We try to find recognition though the good professional relationships we could create and nurture.
For that reason, we are compelled by the fact of building our career through such behavior as : always being dependable, always please people, always being available … and so on and so forth.
As a matter of fact, we try to build our self esteem through what other people could think of us. That could be a huge mistake for we could try to please people that doesn’t really deserve it.
Moreover, a good professional relationship can hold strong and wonderful arguments. That can very sane for it would prevent any latent conflict.
Unfortunately we’ll try to avoid these arguments so to avoid conflictual mood, anger and resentment
Three reasons from our path
From a more specific psychological point of view, the three reasons we have strong difficulties to say no come from our education and from things we used to live as children :
Authority : children with very bossy parents, who would have gone through strong behavioral pressure, trying to please relentlessly ever unsatisfied parents would tend to submit to authority and won’t be able to set limits to strong coworkers’ demands.
Guilt : A demanding and guilting parent’s speech such as ‘If you leave me, I’m gonna be sad because of you and perhaps will I love you less’, wich is quite a psychological abuse, will pervade any child’s mind as the following interpretation ‘I have to accept everything from anyone if I want to be loved’
Fear of being abandonned : A child is an egotistical human being that leads him to think ‘If my mother isn’t here with me to provide me her love, it’s because I don’t worth it, I don’t deserve it, I’m a bad person.
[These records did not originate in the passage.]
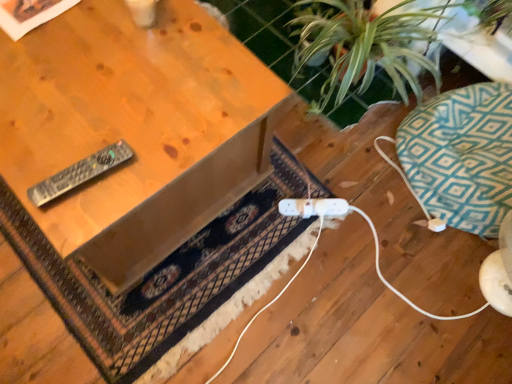 Identify the location of vacant space in front of teal geometric cushion at right. This screenshot has height=384, width=512. (411, 298). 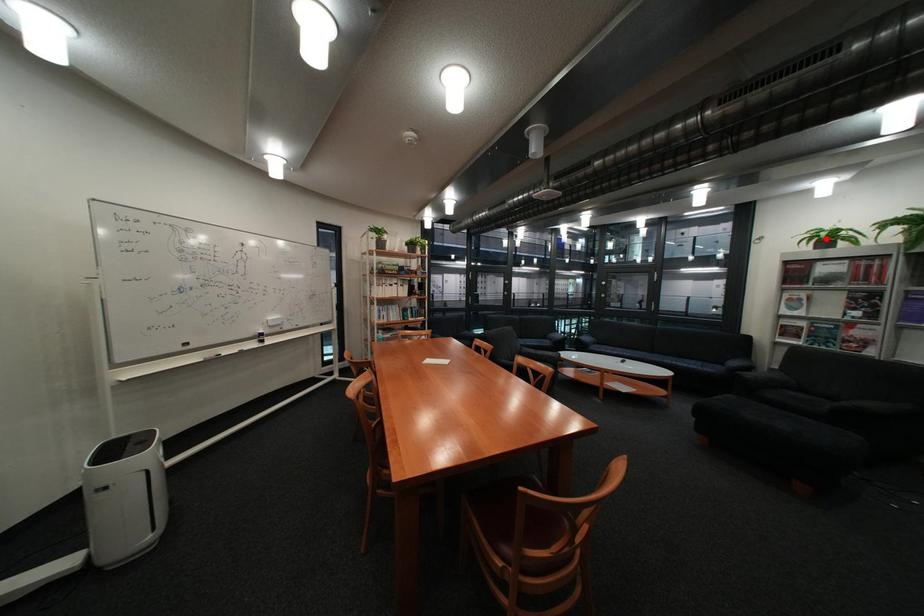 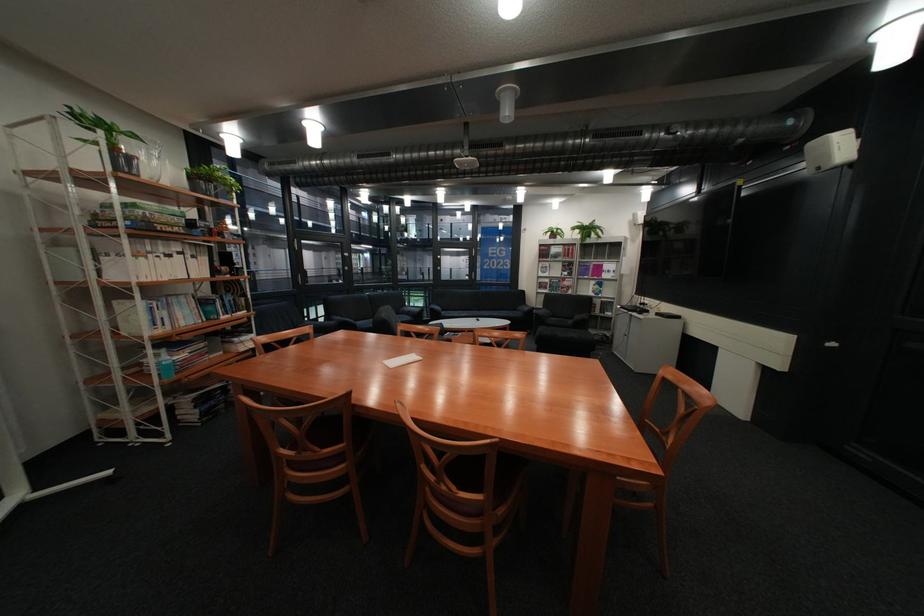 In the second image, find the point that corresponds to the highlighted location in the first image.

(562, 233) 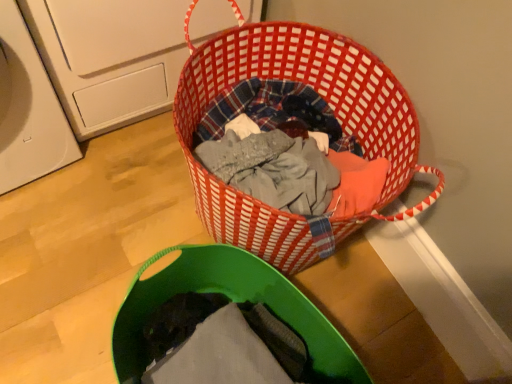 Question: Is red woven basket at center turned away from green fabric laundry basket at lower center?

Choices:
 (A) yes
 (B) no

Answer: (B)

Question: Considering the relative sizes of red woven basket at center and green fabric laundry basket at lower center in the image provided, is red woven basket at center bigger than green fabric laundry basket at lower center?

Choices:
 (A) yes
 (B) no

Answer: (A)

Question: Can you confirm if red woven basket at center is thinner than green fabric laundry basket at lower center?

Choices:
 (A) yes
 (B) no

Answer: (B)

Question: Is red woven basket at center positioned beyond the bounds of green fabric laundry basket at lower center?

Choices:
 (A) yes
 (B) no

Answer: (A)

Question: Considering the relative positions of red woven basket at center and green fabric laundry basket at lower center in the image provided, is red woven basket at center to the right of green fabric laundry basket at lower center from the viewer's perspective?

Choices:
 (A) yes
 (B) no

Answer: (A)

Question: From the image's perspective, is red woven basket at center over green fabric laundry basket at lower center?

Choices:
 (A) no
 (B) yes

Answer: (B)

Question: Is green fabric laundry basket at lower center to the right of red woven basket at center from the viewer's perspective?

Choices:
 (A) yes
 (B) no

Answer: (B)

Question: Is green fabric laundry basket at lower center smaller than red woven basket at center?

Choices:
 (A) no
 (B) yes

Answer: (B)

Question: From a real-world perspective, is green fabric laundry basket at lower center over red woven basket at center?

Choices:
 (A) no
 (B) yes

Answer: (B)

Question: Is green fabric laundry basket at lower center oriented away from red woven basket at center?

Choices:
 (A) yes
 (B) no

Answer: (B)

Question: Is green fabric laundry basket at lower center shorter than red woven basket at center?

Choices:
 (A) yes
 (B) no

Answer: (A)

Question: Considering the relative positions of green fabric laundry basket at lower center and red woven basket at center in the image provided, is green fabric laundry basket at lower center behind red woven basket at center?

Choices:
 (A) yes
 (B) no

Answer: (B)

Question: Is the depth of white plastic washing machine at left less than that of red woven basket at center?

Choices:
 (A) yes
 (B) no

Answer: (B) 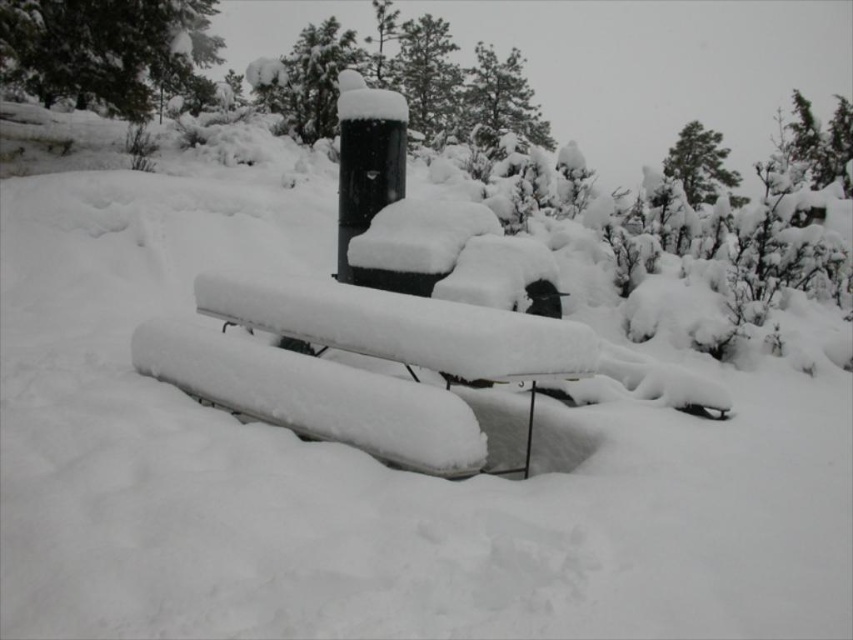 You are an observer looking at the winter scene. You notice two green textured trees in the background. Which one is closer to you, the green textured pine at upper left or the green textured tree at upper right?

The green textured pine at upper left is closer to you because it is in front of the green textured tree at upper right. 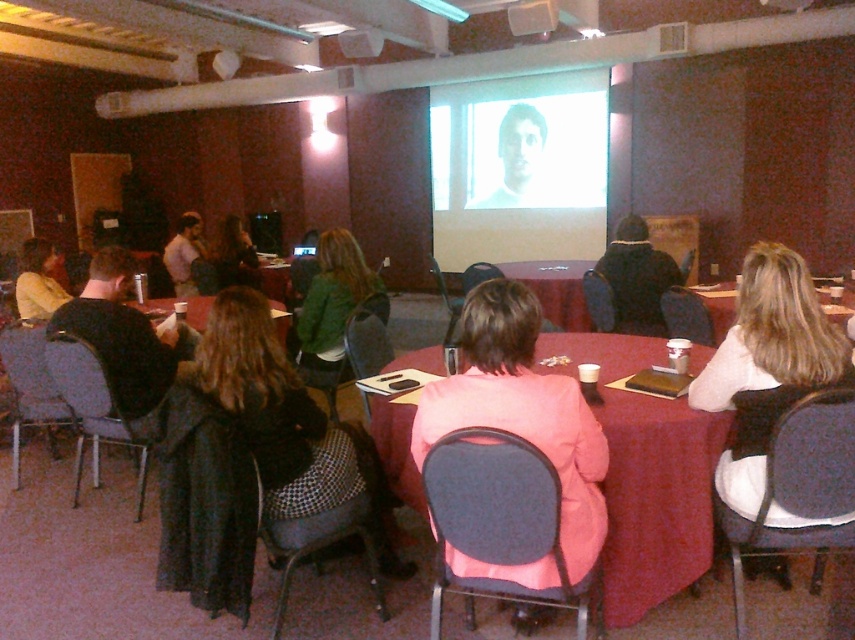 You are a person who wants to place a laptop on the maroon fabric table at center without it falling off. Considering the black fuzzy coat at center is also present, what should you be cautious about?

The maroon fabric table at center has a lesser height compared to black fuzzy coat at center, so you should be cautious about placing the laptop on the maroon fabric table at center to ensure it doesn

You are a guest entering the conference room and see the black fuzzy coat at center and the smooth black table at center. Which object is closer to you?

The black fuzzy coat at center is closer to you because it is positioned in front of the smooth black table at center. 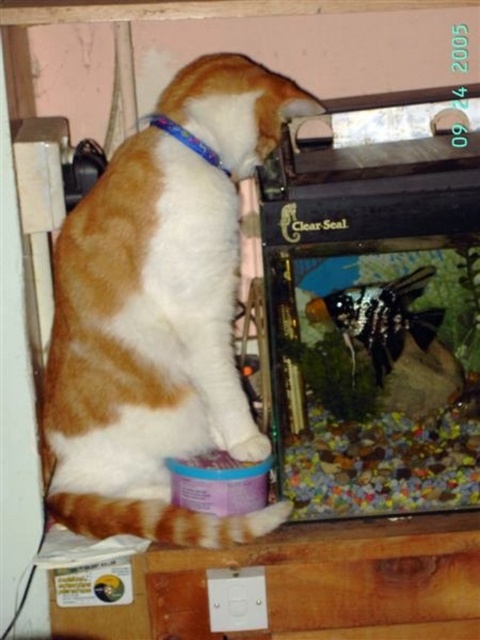 Question: Observing the image, what is the correct spatial positioning of orange and white fur cat at center in reference to black glossy fish at center?

Choices:
 (A) left
 (B) right

Answer: (A)

Question: Which point is farther to the camera?

Choices:
 (A) black glossy fish at center
 (B) orange and white fur cat at center

Answer: (A)

Question: Which point appears closest to the camera in this image?

Choices:
 (A) (115, 448)
 (B) (337, 292)

Answer: (A)

Question: Among these objects, which one is nearest to the camera?

Choices:
 (A) orange and white fur cat at center
 (B) black glossy fish at center

Answer: (A)

Question: Can you confirm if orange and white fur cat at center is positioned below black glossy fish at center?

Choices:
 (A) yes
 (B) no

Answer: (B)

Question: Does orange and white fur cat at center appear under black glossy fish at center?

Choices:
 (A) yes
 (B) no

Answer: (B) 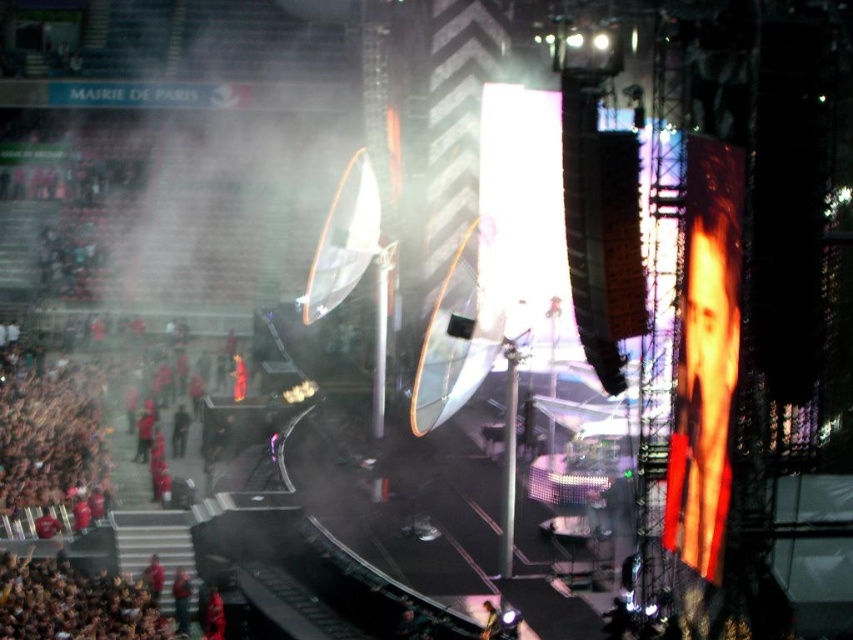 You are a photographer at the concert and need to capture a photo of both the red fabric jacket at lower left and the shiny black guitar at center. The camera lens has a limited field of view. Can you fit both objects into the frame without moving the camera?

The red fabric jacket at lower left might be wider than the shiny black guitar at center, so there is a possibility that the jacket is wider. However, since the exact width difference isn not specified, it is uncertain whether both can fit into the frame without moving the camera. Adjust the zoom or position slightly to ensure both are visible.

You are a photographer trying to capture a clear shot of both the red fabric jacket at lower left and the red fabric person at lower left. Based on their sizes, which one would appear bigger in your photo?

The red fabric jacket at lower left would appear bigger in the photo since it has a larger size compared to the red fabric person at lower left. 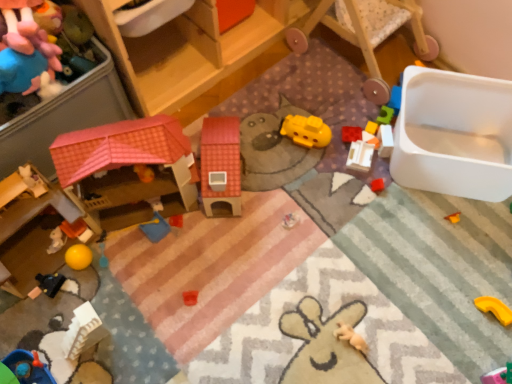 Where is `free space in front of rubber brick at upper right, placed as the 7th toy when sorted from left to right`? The width and height of the screenshot is (512, 384). free space in front of rubber brick at upper right, placed as the 7th toy when sorted from left to right is located at coordinates (353, 185). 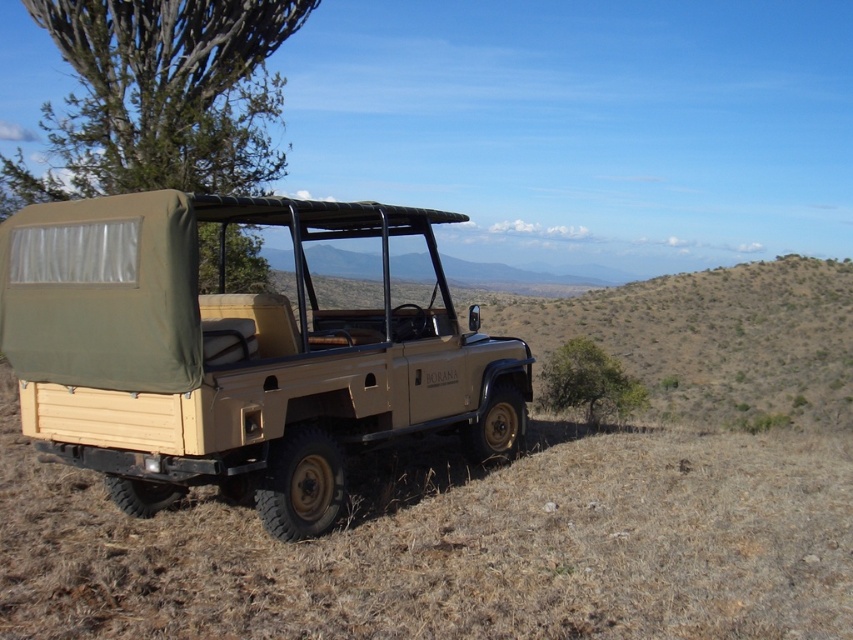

I have to be nicer and nicer to please her and get her love back in return’. Consequently, any grown up individual who would have been lacking from any kind of parental love, will always try as an adult to get a huge amount of love through the fact of being nice, whatever the price.
Sometimes, for some individuals the 3 reasons are even combined all together.
Hence, how to solve such issues ?
The only way is to figure out what kind of events could be at the origin of an impossibility to say no and to cut the link with the past as I posted it here in early december.
At work, the concept of emergency is used over and over again far more than it should be.
For example, some of your colleagues may ask you with an email to give them this or that information for within two days because it’s extremely urgent.
As a matter of fact, if it was really that urgent, the information wouldn’t have to be asked by email and the deadline would be two minutes.
Not two days.
Actually, there are only three cases that need to be labeled as urgent.
Someone is suffering or is going to die
One of the company’s main purpose can’t be fulfilled because of a system’s failure
A legal or contract timeline is about to be reached and will put the company in a very dangerous position
In any other case, it’s not about emergency : it’s just about the anxiety that takes control of the individual’s mind who’s eagerly asking for something.
People want to get rid of the most items possible from their to-do list just to feel a little lighter.
As a consequence, they will use the emergency-magical excuse as a leverage to feel a little more offhand.
Emergency at work only exists in the mind of whom expresses it.